Walton's Baan living his dream in 4-H Canada position - Farm 2019
BY SHAWN LOUGHLIN
After a childhood of 4-H Club involvement, Walton native Ryan Baan has now landed his “dream job” working with 4-H Canada as its marketing and communications co-ordinator.
Baan, the son of Don and Monique Baan of Walton, started full-time with 4-H Canada just under a year ago after beginning his time as an intern and then as a part-time employee as he finished university.
It was Baan’s father who first alerted him to the possibility of working for 4-H Canada. Baan said his father saw an intern job posting on Twitter and sent the information along.
The position was for an intern for the 2017 Global 4-H Network Summit, which Canada hosted in Ottawa. It was the second such summit held, meant to bring together 4-H Club members from all over the world.
Baan was in his third year at Carleton University in Ottawa and hunting for a summer job. He was starting to get discouraged when his father reached out to him with the 4-H Canada intern information.
He got the job and was instantly thrown into an intense situation, as the national headquarters was preparing to welcome over 500 young people from over 35 countries to Ottawa for the second-ever summit.
Baan said it was a stressful, but very exciting time. He began to learn very quickly just how far-reaching 4-H is in the world and how different the members around the world can be, but also how much they all have in common.
He found the experience to be life-changing, especially as someone who had grown up in the 4-H program.
“I really loved 4-H before, but seeing all those people in one place that summer, I really fell so much more in love with 4-H,” Baan said.
Baan worked as an intern for just under four months with the organization and they then parted ways. As he returned to university and began his fourth and final year, his current position needed to be filled and he applied to 4-H Canada once again.
He was hired on a part-time basis as he finished university and his first full-time day at 4-H Canada in his current position was the day after his last class at Carleton.
Baan says it really is his dream job. He’s been passionate about 4-H since he first became a member and then a leader, but seeing the wheels turn at a national level has given him a new appreciation for what the organization means to not just Canadian young people, but youth around the world (there are currently over seven million 4-H members spread over 70 countries all over the world).
It was in 2008 when Baan joined his first 4-H Club. He waited for a year to be eligible at the same time as his brother Adam, who is a year younger than him. Baan’s mother was a leader at the time, just as her mother had been, and he soon jumped in with both feet, becoming a member of every club his mother led after she established the Grey Township 4-H Club.

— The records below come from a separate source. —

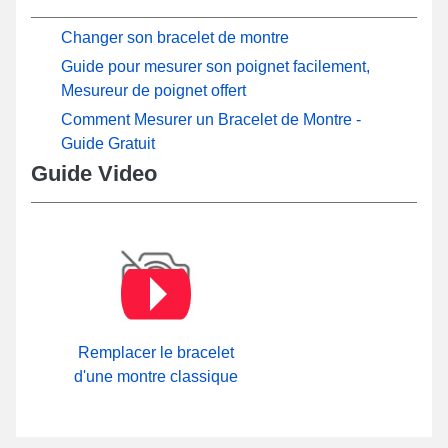
Changer son bracelet de montre
Guide pour mesurer son poignet facilement,
Mesureur de poignet offert
Comment Mesurer un Bracelet de Montre -
Guide Gratuit
Guide Video
Remplacer le bracelet
d'une montre classique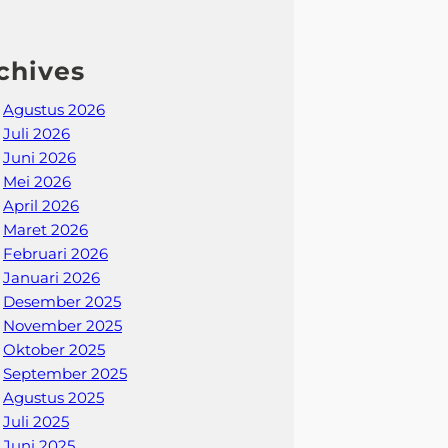
chives
Agustus 2026
Juli 2026
Juni 2026
Mei 2026
April 2026
Maret 2026
Februari 2026
Januari 2026
Desember 2025
November 2025
Oktober 2025
September 2025
Agustus 2025
Juli 2025
Juni 2025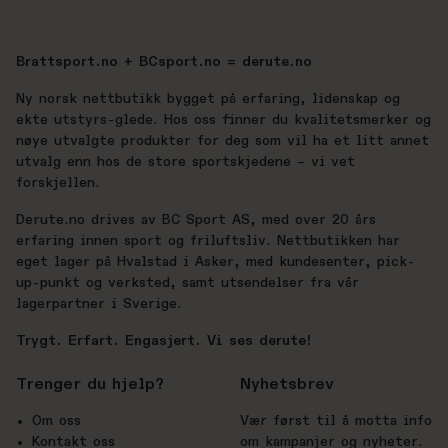
Brattsport.no + BCsport.no = derute.no
Ny norsk nettbutikk bygget på erfaring, lidenskap og
ekte utstyrs-glede. Hos oss finner du kvalitetsmerker og
nøye utvalgte produkter for deg som vil ha et litt annet
utvalg enn hos de store sportskjedene – vi vet
forskjellen.
Derute.no drives av BC Sport AS, med over 20 års
erfaring innen sport og friluftsliv. Nettbutikken har
eget lager på Hvalstad i Asker, med kundesenter, pick-
up-punkt og verksted, samt utsendelser fra vår
lagerpartner i Sverige.
Trygt. Erfart. Engasjert. Vi ses derute!
Trenger du hjelp?
Nyhetsbrev
Om oss
Vær først til å motta info
Kontakt oss
om kampanjer og nyheter.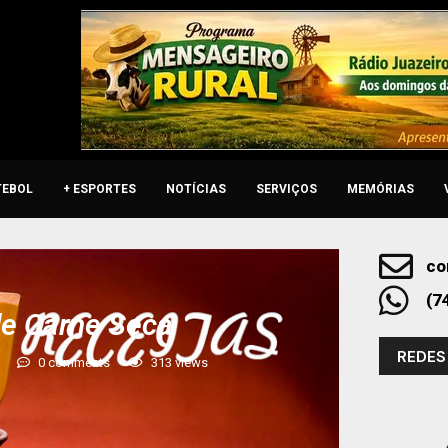
TEBOL
+ ESPORTES
NOTÍCIAS
SERVIÇOS
MEMÓRIAS
co
(7
de Carne Seca
REDES
0 comments
313
views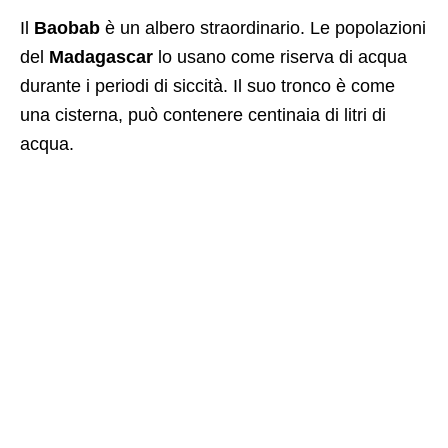
Il
Baobab
è un albero straordinario. Le popolazioni
del
Madagascar
lo usano come riserva di acqua
durante i periodi di siccità. Il suo tronco è come
una cisterna, può contenere centinaia di litri di
acqua.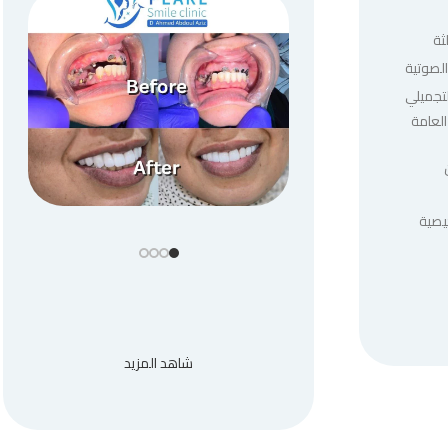
ثة
لصوتية
لتجميلي
العامة
يصية
شاهد المزيد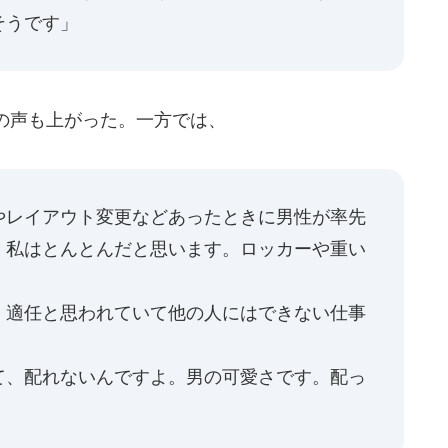
そうです」
の声も上がった。一方では、
やレイアウト変更などあったときに男性が率先
、私はとんとんだと思います。ロッカーや重い
、適任と思われていて他の人にはできない仕事
て、配れないんですよ。男の可愛さです。配っ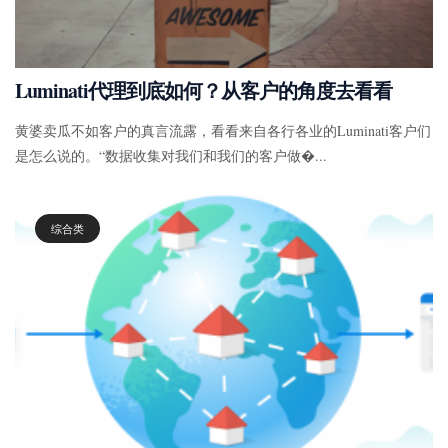
Luminati代理到底如何？从客户的角度去看看
黄婆卖瓜不如客户的真言流露，看看来自各行各业的Luminati客户们
是怎么说的。“数据收集对我们和我们的客户做�...
综合类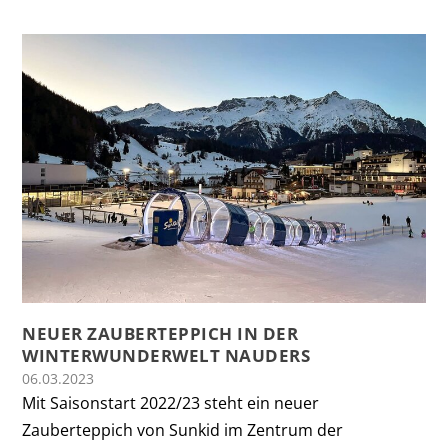
NEUER ZAUBERTEPPICH IN DER
WINTERWUNDERWELT NAUDERS
06.03.2023
Mit Saisonstart 2022/23 steht ein neuer
Zauberteppich von Sunkid im Zentrum der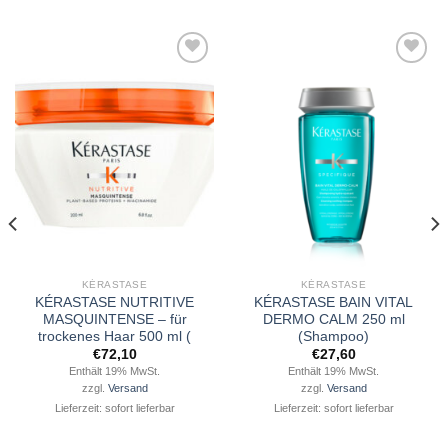
Zu
Zu
Wunschliste
Wunschliste
hinzufügen
hinzufügen
KÉRASTASE
KÉRASTASE
KÉRASTASE NUTRITIVE
KÉRASTASE BAIN VITAL
MASQUINTENSE – für
DERMO CALM 250 ml
trockenes Haar 500 ml (
(Shampoo)
€
72,10
€
27,60
Enthält 19% MwSt.
Enthält 19% MwSt.
zzgl.
Versand
zzgl.
Versand
Lieferzeit: sofort lieferbar
Lieferzeit: sofort lieferbar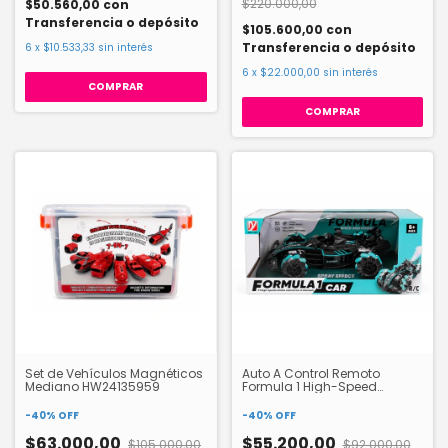
$220.000,00
$50.560,00
con
Transferencia o depósito
$105.600,00
con
Transferencia o depósito
6
x
$10.533,33
sin interés
6
x
$22.000,00
sin interés
Set de Vehículos Magnéticos
Auto A Control Remoto
Mediano HW24135959
Formula 1 High-Speed
HW24121444
-
40
%
OFF
-
40
%
OFF
$63.000,00
$55.200,00
$105.000,00
$92.000,00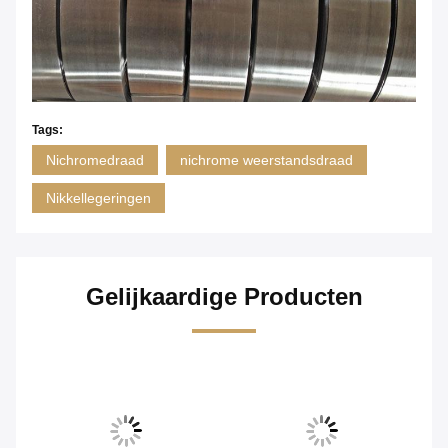
Tags:
Nichromedraad
nichrome weerstandsdraad
Nikkellegeringen
Gelijkaardige Producten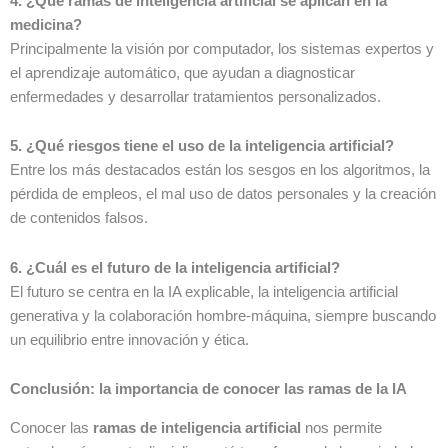
4. ¿Qué ramas de inteligencia artificial se aplican en la
medicina?
Principalmente la visión por computador, los sistemas expertos y
el aprendizaje automático, que ayudan a diagnosticar
enfermedades y desarrollar tratamientos personalizados.
5. ¿Qué riesgos tiene el uso de la inteligencia artificial?
Entre los más destacados están los sesgos en los algoritmos, la
pérdida de empleos, el mal uso de datos personales y la creación
de contenidos falsos.
6. ¿Cuál es el futuro de la inteligencia artificial?
El futuro se centra en la IA explicable, la inteligencia artificial
generativa y la colaboración hombre-máquina, siempre buscando
un equilibrio entre innovación y ética.
Conclusión: la importancia de conocer las ramas de la IA
Conocer las
ramas de inteligencia artificial
nos permite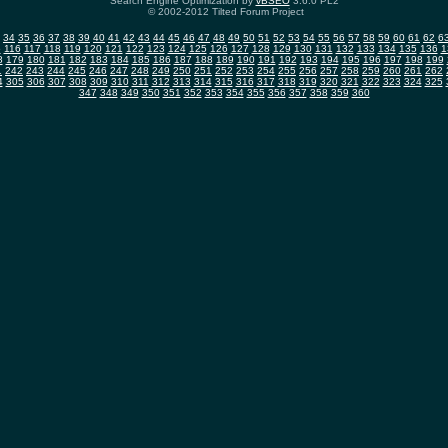
Search Engine Optimization by
vBSEO
3.6.0 PL2
© 2002-2012 Tilted Forum Project
34
35
36
37
38
39
40
41
42
43
44
45
46
47
48
49
50
51
52
53
54
55
56
57
58
59
60
61
62
6
5
116
117
118
119
120
121
122
123
124
125
126
127
128
129
130
131
132
133
134
135
136
1
8
179
180
181
182
183
184
185
186
187
188
189
190
191
192
193
194
195
196
197
198
199
1
242
243
244
245
246
247
248
249
250
251
252
253
254
255
256
257
258
259
260
261
262
4
305
306
307
308
309
310
311
312
313
314
315
316
317
318
319
320
321
322
323
324
325
347
348
349
350
351
352
353
354
355
356
357
358
359
360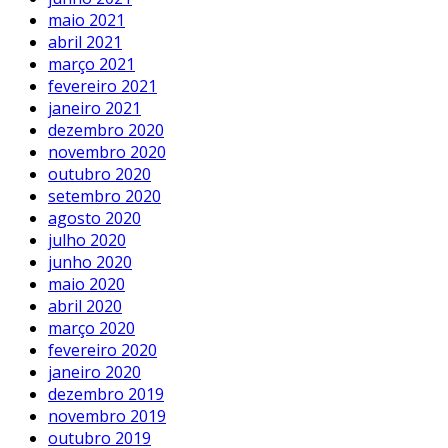
maio 2021
abril 2021
março 2021
fevereiro 2021
janeiro 2021
dezembro 2020
novembro 2020
outubro 2020
setembro 2020
agosto 2020
julho 2020
junho 2020
maio 2020
abril 2020
março 2020
fevereiro 2020
janeiro 2020
dezembro 2019
novembro 2019
outubro 2019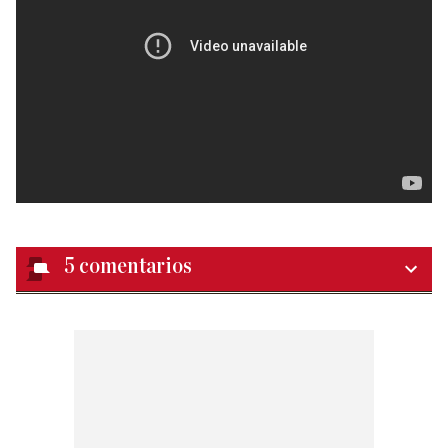
5
comentarios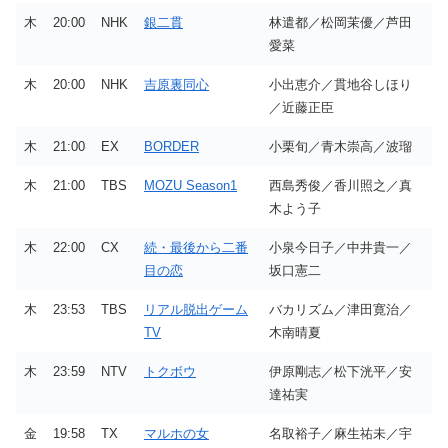
木
20:00
NHK
銀二貫
林遣都／松岡茉優／芦田
愛菜
木
20:00
NHK
吉原裏同心
小出恵介／貫地谷しほり
／近藤正臣
木
21:00
EX
BORDER
小栗旬／青木崇高／波瑠
木
21:00
TBS
MOZU Season1
西島秀俊／香川照之／真
木よう子
木
22:00
CX
続・最後から二番
小泉今日子／中井貴一／
目の恋
坂口憲二
木
23:53
TBS
リアル脱出ゲーム
バカリズム／津田寛治／
TV
木南晴夏
木
23:59
NTV
トクボウ
伊原剛志／松下洸平／安
達祐実
金
19:58
TX
マルホの女
名取裕子／麻生祐未／宇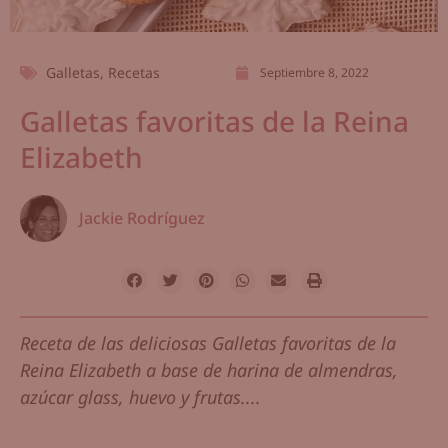
Galletas
,
Recetas
Septiembre 8, 2022
Galletas favoritas de la Reina
Elizabeth
Jackie Rodríguez
Receta de las deliciosas Galletas favoritas de la
Reina Elizabeth a base de harina de almendras,
azúcar glass, huevo y frutas....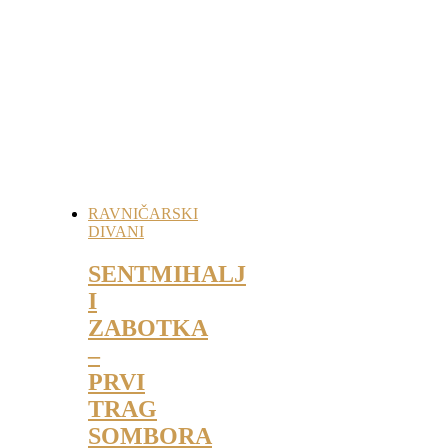
RAVNIČARSKI
DIVANI
SENTMIHALJ
I
ZABOTKA
–
PRVI
TRAG
SOMBORA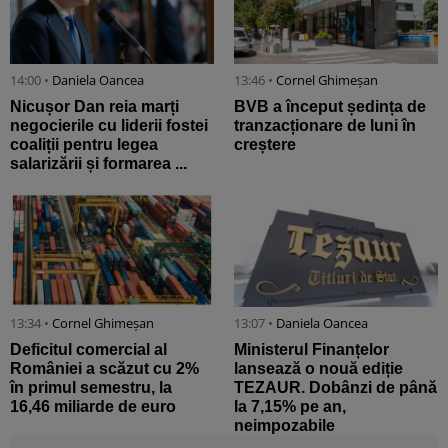
14:00 •
Daniela Oancea
13:46 •
Cornel Ghimeșan
Nicușor Dan reia marți
BVB a început ședința de
negocierile cu liderii fostei
tranzacționare de luni în
coaliții pentru legea
creștere
salarizării și formarea ...
13:34 •
Cornel Ghimeșan
13:07 •
Daniela Oancea
Deficitul comercial al
Ministerul Finanțelor
României a scăzut cu 2%
lansează o nouă ediție
în primul semestru, la
TEZAUR. Dobânzi de până
16,46 miliarde de euro
la 7,15% pe an,
neimpozabile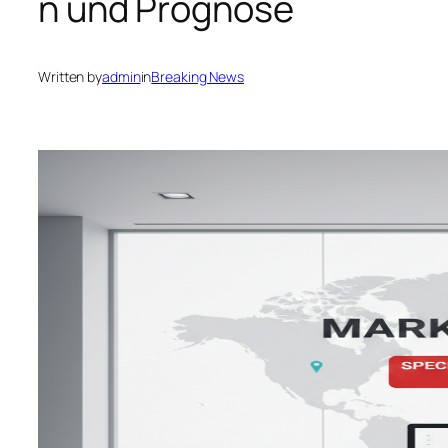
n und Prognose
Written by
admin
in
Breaking News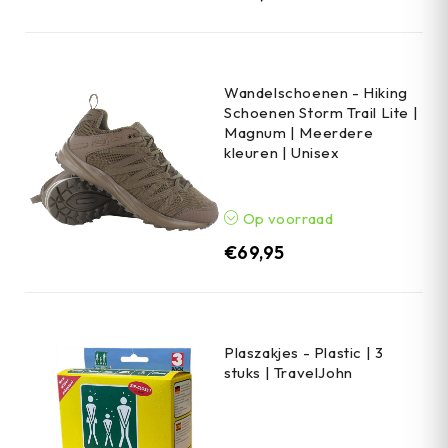
Wandelschoenen - Hiking
Schoenen Storm Trail Lite |
Magnum | Meerdere
kleuren | Unisex
Op voorraad
€
69,95
Plaszakjes - Plastic | 3
stuks | TravelJohn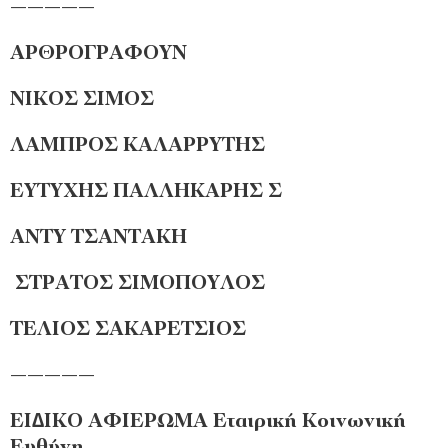
—————
ΑΡΘΡΟΓΡΑΦΟΥΝ
ΝΙΚΟΣ ΣΙΜΟΣ
ΛΑΜΠΡΟΣ ΚΑΛΑΡΡΥΤΗΣ
ΕΥΤΥΧΗΣ ΠΑΛΛΗΚΑΡΗΣ Σ
ΑΝΤΥ ΤΣΑΝΤΑΚΗ
ΣΤΡΑΤΟΣ ΣΙΜΟΠΟΥΛΟΣ
ΤΕΛΙΟΣ ΣΑΚΑΡΕΤΣΙΟΣ
—————
ΕΙ∆ΙΚΟ ΑΦΙΕΡΩΜΑ Εταιρική Κοινωνική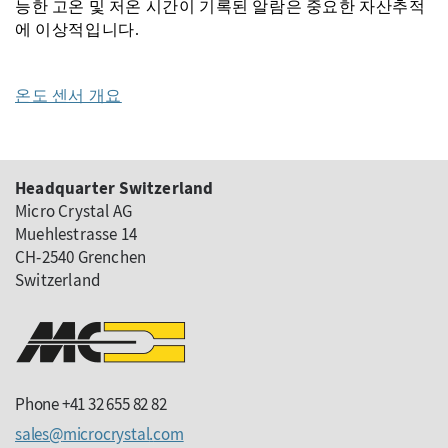
능한 고온 및 저온 시간이 기록된 알람은 중요한 자산추적
에 이상적입니다.
온도 센서 개요
Headquarter Switzerland
Micro Crystal AG
Muehlestrasse 14
CH-2540 Grenchen
Switzerland
Phone +41 32 655 82 82
sales
microcrystal
com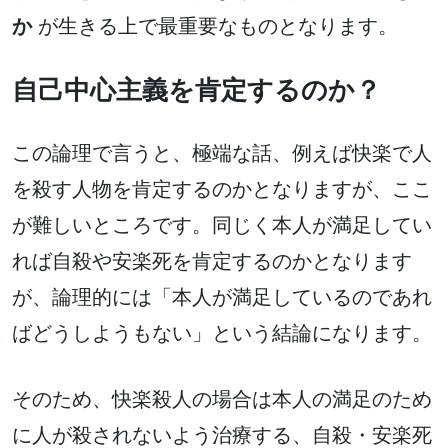
か
が生きる上で最重要なものとなります。
自己中心主義を肯定するのか？
この論理で言うと、極端な話、例えば快楽で人
を殺す人物を肯定するのかとなりますが、ここ
が難しいところです。同じく本人が満足してい
れば自殺や安楽死を肯定するのかとなります
が、論理的には「本人が満足しているのであれ
ばどうしようもない」という結論になります。
そのため、快楽殺人の場合は本人の満足のため
に人が殺されないよう治療する、自殺・安楽死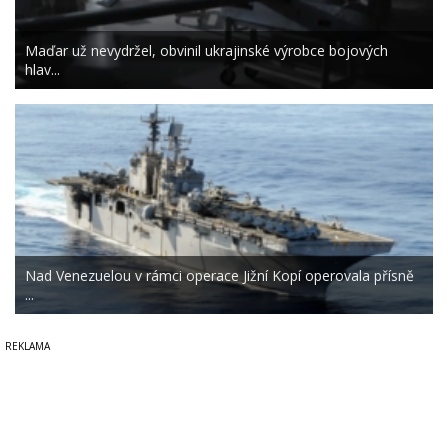
Maďar už nevydržel, obvinil ukrajinské výrobce bojových
hlav...
Nad Venezuelou v rámci operace Jižní Kopí operovala přísně
...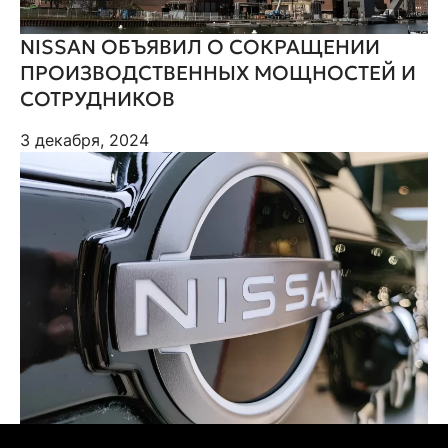
NISSAN ОБЪЯВИЛ О СОКРАЩЕНИИ
ПРОИЗВОДСТВЕННЫХ МОЩНОСТЕЙ И
СОТРУДНИКОВ
3 декабря, 2024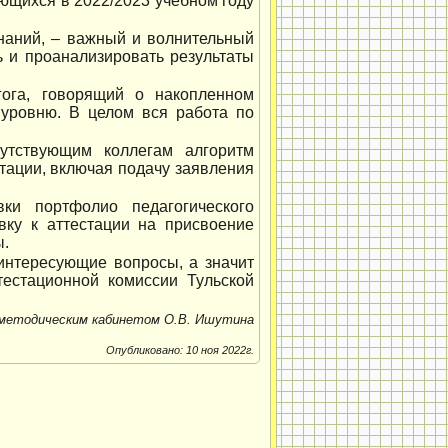
ующихся в 2022/2023 учебном году
наний, – важный и волнительный
ь и проанализировать результаты
гога, говорящий о накопленном
 уровню. В целом вся работа по
утствующим коллегам алгоритм
тации, включая подачу заявления
ки портфолио педагогического
овку к аттестации на присвоение
ы.
интересующие вопросы, а значит
тестационной комиссии Тульской
 методическим кабинетом О.В. Ишутина
Опубликовано: 10 ноя 2022г.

In addition to all of the local clubs, Baan also joined the Central Huron 4-H Swine Club to show pigs when he was young. He would then go on to serve as a leader of many clubs as well.
Baan said he immediately felt at home in local 4-H Clubs and he says the biggest draw for him was meeting new people and making new friends. To this day, Baan says that it’s the people that keeps him wanting to get more and more involved with 4-H, especially after seeing the membership at a global level at that 2017 summit.
As a youth, not only was Baan involved in local 4-H Clubs, but he and his brother would attend provincial 4-H camps whenever they could, which helped them reach further into the 4-H Ontario stratosphere.
Through those experiences, Baan said it really helped him to get out of his comfort zone and meet new people, which really gets to the heart of the 4-H program.
Being a 4-H Club alumnus, Baan is actually only one of a handful working at 4-H Canada. He said he was surprised to find that, but it’s not all bad, because those who are new to 4-H also bring a fresh perspective to the organization’s work.
At the national level, Baan says that the organization works to oversee all of the good work being done by 4-H Clubs all across the country. In addition, it helps to provide programming and opportunities for Canadian youth.
Working with 4-H Canada, Baan says, really has been all he hoped it would be. He says he still loves going into work every day. There are times, he says, where he has to give his head a shake and realize that he really works for an organization for which he cares so deeply.
“I love what I do and it gives me an opportunity to give back to an organization that has meant so much to me,” Baan said.